[Collected data]

++++++

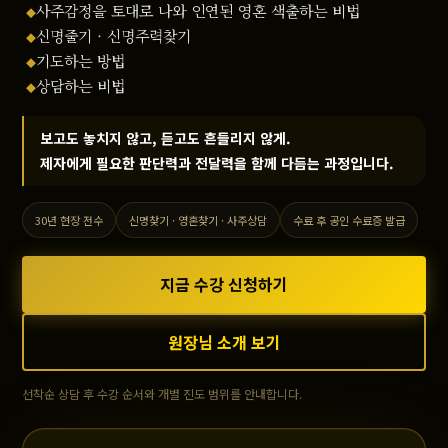
사주감정을 토대로 나와 인연된 영혼 색출하는 비법
◆
신명줄기 · 신명주력찾기
◆
기도하는 방법
◆
상담하는 비법
◆
보고도 놓치지 않고, 듣고도 흔들리지 않게.
제자에게 필요한 판단력과 전달력을 함께 다듬는 과정입니다.
30년 현장 전수
신명찾기 · 영혼찾기 · 사주상담
수료 후 공인 수료증 발급
지금 수강 신청하기
원장님 소개 보기
선착순 상담 후 수강 순서와 개별 진도 범위를 안내합니다.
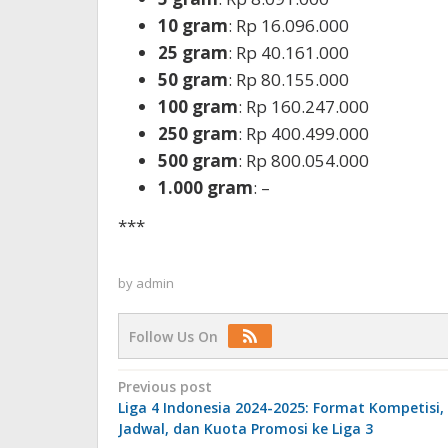
10 gram
: Rp 16.096.000
25 gram
: Rp 40.161.000
50 gram
: Rp 80.155.000
100 gram
: Rp 160.247.000
250 gram
: Rp 400.499.000
500 gram
: Rp 800.054.000
1.000 gram
: –
***
by
admin
Follow Us On
Post
Previous post
Liga 4 Indonesia 2024-2025: Format Kompetisi,
navigation
Jadwal, dan Kuota Promosi ke Liga 3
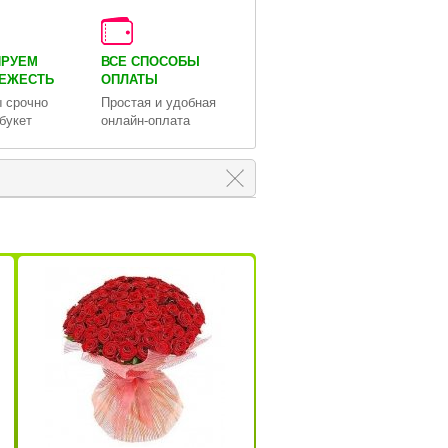
ИРУЕМ
ВСЕ СПОСОБЫ
ВЕЖЕСТЬ
ОПЛАТЫ
 срочно
Простая и удобная
букет
онлайн-оплата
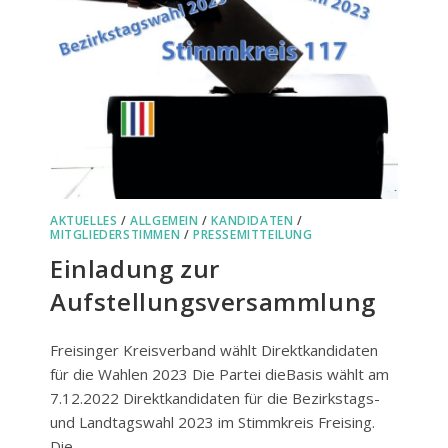
AKTUELLES
/
ALLGEMEIN
/
KANDIDATEN
/
MITGLIEDERSTIMMEN
/
PRESSEMITTEILUNG
Einladung zur
Aufstellungsversammlung
Freisinger Kreisverband wählt Direktkandidaten
für die Wahlen 2023 Die Partei dieBasis wählt am
7.12.2022 Direktkandidaten für die Bezirkstags-
und Landtagswahl 2023 im Stimmkreis Freising.
Die…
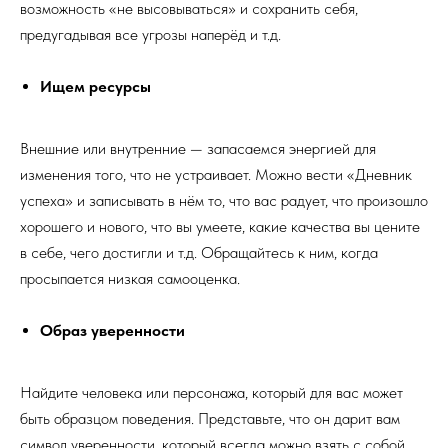
возможность «не высовываться» и сохранить себя,
предугадывая все угрозы наперёд и т.д.
Ищем ресурсы
Внешние или внутренние — запасаемся энергией для
изменения того, что не устраивает. Можно вести «Дневник
успеха» и записывать в нём то, что вас радует, что произошло
хорошего и нового, что вы умеете, какие качества вы цените
в себе, чего достигли и т.д. Обращайтесь к ним, когда
просыпается низкая самооценка.
Образ уверенности
Найдите человека или персонажа, который для вас может
быть образцом поведения. Представьте, что он дарит вам
символ уверенности, который всегда можно взять с собой,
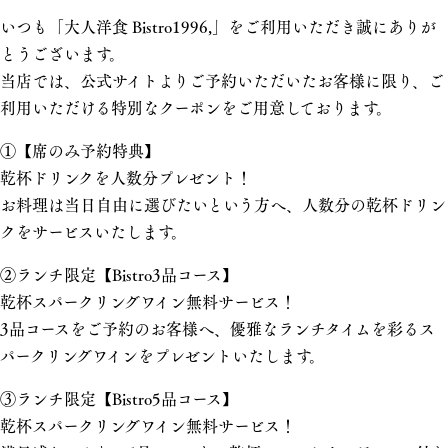
いつも「大人洋食 Bistro1996,」をご利用いただき誠にありが
とうございます。
当店では、公式サイトよりご予約いただいたお客様に限り、ご
利用いただける特別なクーポンをご用意しております。
①【席のみ予約特典】
乾杯ドリンクを人数分プレゼント！
お料理は当日自由に選びたいという方へ、人数分の乾杯ドリン
クをサービスいたします。
②ランチ限定【Bistro3品コース】
乾杯スパークリングワイン無料サービス！
3品コースをご予約のお客様へ、優雅なランチタイムを彩るス
パークリングワインをプレゼントいたします。
③ランチ限定【Bistro5品コース】
乾杯スパークリングワイン無料サービス！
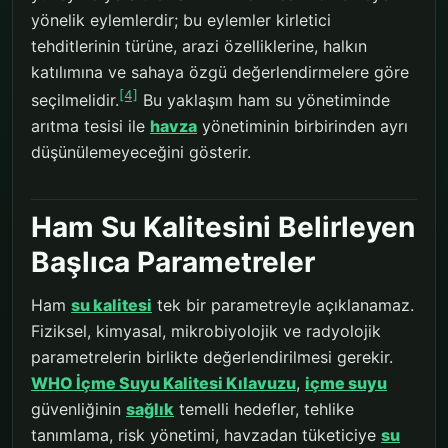
yönelik eylemlerdir; bu eylemler kirletici
tehditlerinin türüne, arazi özelliklerine, halkın
katılımına ve sahaya özgü değerlendirmelere göre
[4]
seçilmelidir.
Bu yaklaşım ham su yönetiminde
arıtma tesisi ile
havza
yönetiminin birbirinden ayrı
düşünülemeyeceğini gösterir.
Ham Su Kalitesini Belirleyen
Başlıca Parametreler
Ham
su kalitesi
tek bir parametreyle açıklanamaz.
Fiziksel, kimyasal, mikrobiyolojik ve radyolojik
parametrelerin birlikte değerlendirilmesi gerekir.
WHO İçme Suyu Kalitesi Kılavuzu
,
içme suyu
güvenliğinin
sağlık
temelli hedefler, tehlike
tanımlama, risk yönetimi, havzadan tüketiciye
su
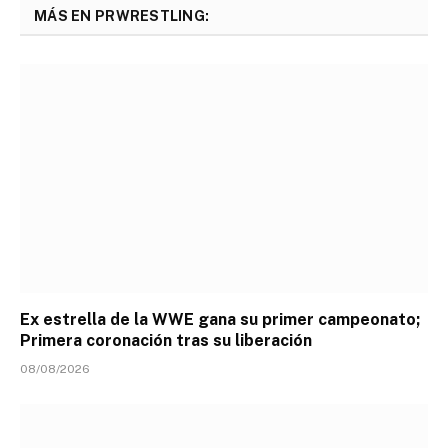
MÁS EN PRWRESTLING:
Ex estrella de la WWE gana su primer campeonato;
Primera coronación tras su liberación
08/08/2026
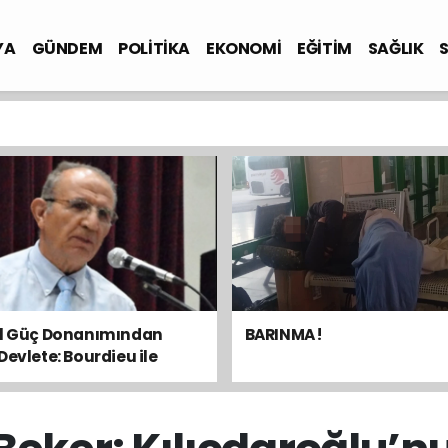
YA
GÜNDEM
POLİTİKA
EKONOMİ
EĞİTİM
SAĞLIK
el Güç Donanımından
BARINMA !
Devlete: Bourdieu ile
sal Dengeyi Okumak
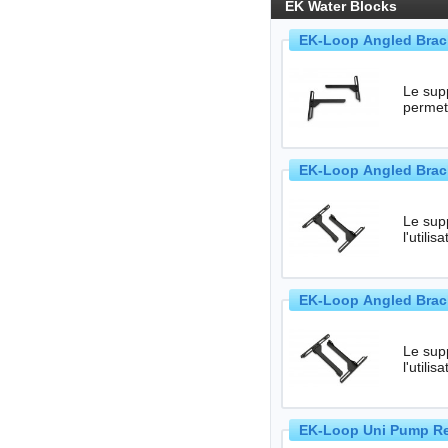
EK Water Blocks
EK-Loop Angled Brac
Le sup
permet 
EK-Loop Angled Brac
Le sup
l'util
EK-Loop Angled Brac
Le sup
l'utili
EK-Loop Uni Pump Res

++++++

● **What the task asks**
Print, word for word, the lines above that run from the line containing "PRESSEMITTEILUNG" to the line containing "хорошего и нового, что", both included. Keep the pictures out.

● **Exercise answer**
PRESSEMITTEILUNG
Einladung zur
Aufstellungsversammlung
Freisinger Kreisverband wählt Direktkandidaten
für die Wahlen 2023 Die Partei dieBasis wählt am
7.12.2022 Direktkandidaten für die Bezirkstags-
und Landtagswahl 2023 im Stimmkreis Freising.
Die…
возможность «не высовываться» и сохранить себя,
предугадывая все угрозы наперёд и т.д.
Ищем ресурсы
Внешние или внутренние — запасаемся энергией для
изменения того, что не устраивает. Можно вести «Дневник
успеха» и записывать в нём то, что вас радует, что произошло
хорошего и нового, что вы умеете, какие качества вы цените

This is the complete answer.